Open Data: Fantastic, But Not Enough


In an unusual move for such a significant news item, the UK government announced over the weekend that they were ordering all government departments to embark on a voyage of transparency.

There were some very good ideas in the announcement, including a mandate to publish details of all ITC procurements. And there is no doubt that a mandate for open data is a fantastic move.

The letter from the Prime Minister was pretty clear:

'Given the importance of this agenda, the Deputy Prime Minister and I would be grateful if departments would take immediate action to meet this timetable for data transparency, and to ensure that any data published is made available in an open format so that it can be re-used by third parties. From July 2010, government departments and agencies should ensure that any information published includes the underlying data in an open standardised format.'

The reference to "an open standardised format" is very positive, but does have a slightly worrying overtone. It implies that the architect of this move envisages the publication of documents in something like Open Document Format (ODF). That's far better than the machine-hostile faxes, PDFs and proprietary documents that are common in many "transparency" situations, but it still means the data is aimed at human readers rather than computer programs.

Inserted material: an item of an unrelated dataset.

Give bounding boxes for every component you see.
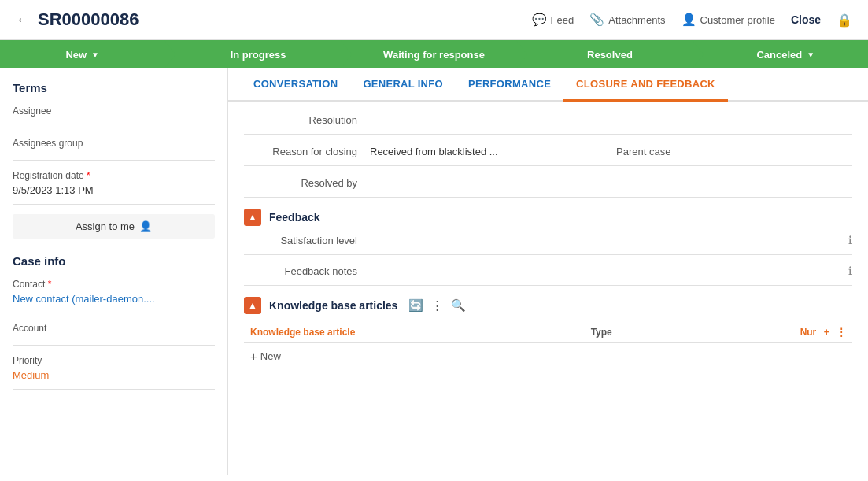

We deserve better than that. We need applications that allow us to view and manipulate the data. To build an application, you need both the data and the syntax by which it is represented.

Why do we need applications? Document-level transparency is great - it powered the Daily Telegraph's investigation into Parliamentary expenses, after all. But as danah boyd pointed out recently, it means the data is always framed the way its originator intended, possibly concealing in plain sight truths that need highlighting.

With just documents, uncovering trends and correlations takes a lot of boring, repetitive work to build a data set, when what you actually want is analysis. Take a look at what you can achieve with DataMasher in the USA, for example. If you had to crawl through a load of documents to gather the data first, you would never be able to build such a useful tool.

There is hope. According to the Minister for the Cabinet Office Francis Maude, the whole activity is subject to the guidance of "a new Transparency Board, which will include experts, including perhaps the Government’s greatest critic when it comes to transparency, Tom Steinberg." Tom is the founder of MySociety, a non-profit that has done tremendous work opening up government data already, mostly by the hard scrabble of screen-scraping and crowdsourcing.

To get a taste of their work, try TheyWorkForYou, which gathers all the data you need to track your MP's work and then lets you subscribe to it via e-mail and RSS, and WriteToThem which makes writing to your Councillors, MP and MEPs trivially easy. I'm sure Tom will be a firm and loud advocate of machine-readable data.

That may not be enough, though. Looking through the existing catalogue of government data created by the previous government, there are plenty of data sets available. But they are in many cases only available for download, rather than through an API. That means either the applications that analyse the data will need to embed the data, or the end-user will have to download it. Neither is good.

For the "government as a platform" vision articulated by Tim O'Reilly to come true, we need the machine-readable data to be made available, live, through an API.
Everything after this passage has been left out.